After upgrading from SSP 5.0/5.1 to 5.1.1 NSX status shows Not Ready
search cancel

After upgrading from SSP 5.0/5.1 to 5.1.1 NSX status shows Not Ready

book

Article ID: 432675

calendar_today

Updated On:

Products

VMware vDefend Firewall

Issue/Introduction

After upgrade of SSP 5.0/5.1 (with NSX onboarded) to SSP 5.1.1, the infrastructure sync shows DOWN on the SSP UI.

After logging into SSPI installer, describe the site. You can see "COMMON_FULLSYNC failed due to: java.lang.Exception: produceCertMsgs"

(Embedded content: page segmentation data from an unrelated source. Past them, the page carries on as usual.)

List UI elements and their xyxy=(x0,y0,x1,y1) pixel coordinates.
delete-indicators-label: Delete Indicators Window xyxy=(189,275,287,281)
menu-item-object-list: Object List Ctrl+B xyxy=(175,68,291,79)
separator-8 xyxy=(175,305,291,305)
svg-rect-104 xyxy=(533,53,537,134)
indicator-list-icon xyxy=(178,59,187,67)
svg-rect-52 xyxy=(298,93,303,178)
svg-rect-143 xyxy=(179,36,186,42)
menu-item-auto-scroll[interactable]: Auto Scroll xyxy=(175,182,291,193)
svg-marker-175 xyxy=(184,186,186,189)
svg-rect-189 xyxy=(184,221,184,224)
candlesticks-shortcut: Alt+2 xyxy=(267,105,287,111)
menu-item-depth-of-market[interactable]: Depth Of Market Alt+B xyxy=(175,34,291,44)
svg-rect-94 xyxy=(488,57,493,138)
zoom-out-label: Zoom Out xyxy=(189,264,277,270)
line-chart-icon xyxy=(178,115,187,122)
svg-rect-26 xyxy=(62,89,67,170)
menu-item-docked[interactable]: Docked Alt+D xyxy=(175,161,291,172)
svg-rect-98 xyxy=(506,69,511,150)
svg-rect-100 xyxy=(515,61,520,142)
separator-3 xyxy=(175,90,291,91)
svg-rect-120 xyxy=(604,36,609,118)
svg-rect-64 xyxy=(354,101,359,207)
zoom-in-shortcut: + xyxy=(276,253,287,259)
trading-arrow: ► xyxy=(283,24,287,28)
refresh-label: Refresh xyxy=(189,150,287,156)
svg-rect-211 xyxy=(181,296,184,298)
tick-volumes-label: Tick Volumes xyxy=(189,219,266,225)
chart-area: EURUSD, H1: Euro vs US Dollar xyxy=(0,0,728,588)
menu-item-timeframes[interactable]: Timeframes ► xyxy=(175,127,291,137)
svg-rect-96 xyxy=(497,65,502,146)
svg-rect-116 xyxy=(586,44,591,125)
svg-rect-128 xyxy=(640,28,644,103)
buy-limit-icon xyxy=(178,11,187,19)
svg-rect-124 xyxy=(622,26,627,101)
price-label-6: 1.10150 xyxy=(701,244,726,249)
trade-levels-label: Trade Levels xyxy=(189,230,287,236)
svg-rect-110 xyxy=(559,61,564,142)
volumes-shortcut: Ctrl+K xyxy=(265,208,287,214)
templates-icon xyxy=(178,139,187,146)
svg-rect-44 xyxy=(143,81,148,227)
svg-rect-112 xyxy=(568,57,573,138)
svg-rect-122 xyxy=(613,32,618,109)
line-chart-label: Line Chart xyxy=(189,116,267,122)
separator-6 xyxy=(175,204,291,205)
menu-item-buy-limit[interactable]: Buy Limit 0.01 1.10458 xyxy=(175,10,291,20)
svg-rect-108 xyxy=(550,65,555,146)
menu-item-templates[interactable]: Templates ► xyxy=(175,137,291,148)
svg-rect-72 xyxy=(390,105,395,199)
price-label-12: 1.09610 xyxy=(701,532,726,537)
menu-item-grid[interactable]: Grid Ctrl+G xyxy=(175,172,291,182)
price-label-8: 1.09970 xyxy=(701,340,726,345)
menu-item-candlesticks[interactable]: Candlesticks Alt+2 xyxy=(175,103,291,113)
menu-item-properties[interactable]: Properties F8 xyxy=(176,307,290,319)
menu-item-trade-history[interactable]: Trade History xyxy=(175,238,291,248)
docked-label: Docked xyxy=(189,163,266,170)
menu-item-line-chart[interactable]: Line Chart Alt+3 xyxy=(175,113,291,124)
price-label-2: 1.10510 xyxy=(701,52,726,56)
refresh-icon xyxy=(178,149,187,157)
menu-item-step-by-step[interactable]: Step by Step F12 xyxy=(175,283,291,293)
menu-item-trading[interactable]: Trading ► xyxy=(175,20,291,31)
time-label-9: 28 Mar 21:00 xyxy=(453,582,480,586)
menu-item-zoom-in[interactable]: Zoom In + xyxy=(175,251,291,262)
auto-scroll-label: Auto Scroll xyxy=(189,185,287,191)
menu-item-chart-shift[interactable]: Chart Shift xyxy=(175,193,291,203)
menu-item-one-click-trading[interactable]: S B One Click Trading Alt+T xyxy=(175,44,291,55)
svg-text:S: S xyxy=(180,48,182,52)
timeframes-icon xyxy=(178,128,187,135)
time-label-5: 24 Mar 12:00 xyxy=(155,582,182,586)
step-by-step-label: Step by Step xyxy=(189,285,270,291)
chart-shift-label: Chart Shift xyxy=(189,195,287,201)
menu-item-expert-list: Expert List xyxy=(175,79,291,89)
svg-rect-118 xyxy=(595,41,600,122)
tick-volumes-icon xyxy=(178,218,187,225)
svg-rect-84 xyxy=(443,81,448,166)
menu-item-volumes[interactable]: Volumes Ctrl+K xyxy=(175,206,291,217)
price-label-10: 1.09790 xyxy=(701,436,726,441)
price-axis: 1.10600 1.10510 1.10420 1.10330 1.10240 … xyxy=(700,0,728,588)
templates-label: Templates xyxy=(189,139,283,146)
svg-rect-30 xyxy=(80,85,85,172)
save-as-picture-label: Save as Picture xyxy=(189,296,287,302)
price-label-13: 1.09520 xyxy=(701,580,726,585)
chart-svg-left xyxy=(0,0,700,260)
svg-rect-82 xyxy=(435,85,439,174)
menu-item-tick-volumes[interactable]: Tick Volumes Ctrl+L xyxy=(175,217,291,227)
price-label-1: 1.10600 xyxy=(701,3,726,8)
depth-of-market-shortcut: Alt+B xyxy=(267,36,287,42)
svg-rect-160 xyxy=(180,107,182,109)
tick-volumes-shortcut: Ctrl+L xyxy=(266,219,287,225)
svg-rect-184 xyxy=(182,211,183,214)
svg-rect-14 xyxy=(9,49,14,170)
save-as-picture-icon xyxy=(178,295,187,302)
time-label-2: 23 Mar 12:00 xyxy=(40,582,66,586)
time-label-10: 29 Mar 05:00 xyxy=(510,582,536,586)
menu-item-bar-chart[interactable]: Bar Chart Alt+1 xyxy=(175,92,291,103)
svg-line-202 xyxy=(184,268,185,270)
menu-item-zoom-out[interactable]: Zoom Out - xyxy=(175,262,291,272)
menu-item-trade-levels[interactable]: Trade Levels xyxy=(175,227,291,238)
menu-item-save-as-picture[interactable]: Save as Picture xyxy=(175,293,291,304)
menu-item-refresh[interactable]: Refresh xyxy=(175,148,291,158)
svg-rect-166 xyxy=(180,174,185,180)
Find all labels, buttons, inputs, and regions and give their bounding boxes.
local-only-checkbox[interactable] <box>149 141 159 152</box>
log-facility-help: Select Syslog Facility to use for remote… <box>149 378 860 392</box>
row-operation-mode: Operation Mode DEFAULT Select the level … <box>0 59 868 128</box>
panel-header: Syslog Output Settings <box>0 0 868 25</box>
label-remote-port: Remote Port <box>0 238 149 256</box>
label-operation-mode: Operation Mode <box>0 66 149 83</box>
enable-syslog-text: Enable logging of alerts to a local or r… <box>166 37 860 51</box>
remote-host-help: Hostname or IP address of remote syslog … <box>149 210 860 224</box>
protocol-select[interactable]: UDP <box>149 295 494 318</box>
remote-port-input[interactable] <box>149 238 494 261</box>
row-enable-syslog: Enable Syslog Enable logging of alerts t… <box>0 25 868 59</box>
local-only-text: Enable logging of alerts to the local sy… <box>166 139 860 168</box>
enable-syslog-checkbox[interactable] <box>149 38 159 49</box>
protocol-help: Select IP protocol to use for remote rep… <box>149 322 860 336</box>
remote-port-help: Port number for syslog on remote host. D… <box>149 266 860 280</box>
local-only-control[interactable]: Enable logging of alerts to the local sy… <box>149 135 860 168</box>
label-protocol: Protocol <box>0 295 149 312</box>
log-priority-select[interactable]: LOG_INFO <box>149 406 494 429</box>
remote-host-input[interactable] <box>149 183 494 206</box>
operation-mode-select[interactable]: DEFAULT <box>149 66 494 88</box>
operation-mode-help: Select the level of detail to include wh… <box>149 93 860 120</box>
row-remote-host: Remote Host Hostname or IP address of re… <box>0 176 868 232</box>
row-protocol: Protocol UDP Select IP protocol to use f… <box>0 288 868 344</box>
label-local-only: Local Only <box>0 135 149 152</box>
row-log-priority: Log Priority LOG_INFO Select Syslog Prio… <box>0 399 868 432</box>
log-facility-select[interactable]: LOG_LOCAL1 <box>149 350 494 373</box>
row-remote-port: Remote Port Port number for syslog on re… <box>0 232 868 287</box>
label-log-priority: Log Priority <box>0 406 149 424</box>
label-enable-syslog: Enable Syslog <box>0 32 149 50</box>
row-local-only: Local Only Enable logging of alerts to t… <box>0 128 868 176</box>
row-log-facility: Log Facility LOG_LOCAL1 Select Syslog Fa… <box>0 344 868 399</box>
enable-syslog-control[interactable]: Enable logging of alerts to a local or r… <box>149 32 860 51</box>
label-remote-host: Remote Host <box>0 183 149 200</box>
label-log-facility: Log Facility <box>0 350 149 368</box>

k describe site -n nsxi-platform

Status:
  Conditions:
    Last Transition Time: 2026-02-18T01:36:31Z
    
    Reason: NsxConfigTOIUpdated
    Status: True
    Type: NsxStreamingReady
    Last Transition Time: 2026-02-26T19:40:55Z
    Message: COMMON_FULLSYNC failed due to: java.lang.Exception: produceCertMsgs
    Reason: FullSyncNotReady
    Status: False
    Type: CommonAgentReady
    Last Transition Time: 2026-02-17T18:21:06Z

Environment

SSP 5.1.1

NSX version where this is known issue: 4.2.0, 4.2.1.1, 4.2.1.2, 4.2.3, 9.0.0

Cause

When the Service Common Agent stops, it fails to terminate all related threads. These stale threads remain active and incorrectly report the Full Sync status as DOWN, despite the fact that synchronization is successfully occurring from NSX to SSP.

NSX manager Logs /varlog/proton/nsxapi.log shows

message: "COMMON_FULLSYNC failed due to: java.lang.Exception: produceCertMsgs"
  action_name: "COMMON_FULLSYNC"
2026-03-02T16:22:21.019Z INFO ForkJoinPool.commonPool-worker-7 StatusTrackingServiceImpl 1769139 INTELLIGENCE [nsx@6876 comp="nsx-manager" level="INFO" subcomp="manager"] actionStateMsg is: action_name: "COMMON_FULLSYNC"
message: "COMMON_FULLSYNC failed due to: java.lang.Exception: produceCertMsgs"

Resolution

To workaround this issue, restart proton in a rolling fashion. This should not cause functional impact as you restart one proton at a time.

Find the leader for common agent. You restart it LAST.

Restart the other TWO NSX Managers one by one FIRST.

Step 1. Command to identify the NSX Manager node that is the leader for COMMON_AGENT_SERVICE:

su admin -c "get cluster status verbose" | grep COMMON_AGENT_SERVICE

Step 2. Get the IP address of the manager using the UUID from the above output:
 
su admin -c "get cluster status" | grep <uuid-of-manager-from-step-1>
 
Step 3. SSH into non common agent leader NSX nodes one by one
 
ssh root@<nsx-ip>

Step 4. Restart proton

systemctl restart proton

Step 5. Check the status

systemctl status proton

After ensuring other two NSX Managers are UP, Restart the leader node identified in Step 1 at last.

Step 6. Check the site status on SSPI. It should show Ready.

k describe site -n nsxi-platform

Step 7. Check NSX status on SSP UI. It should show Ready and Infrastructure sync UP.

Additional Information

This issue is fixed in NSX 4.2.3.2, 9.0.1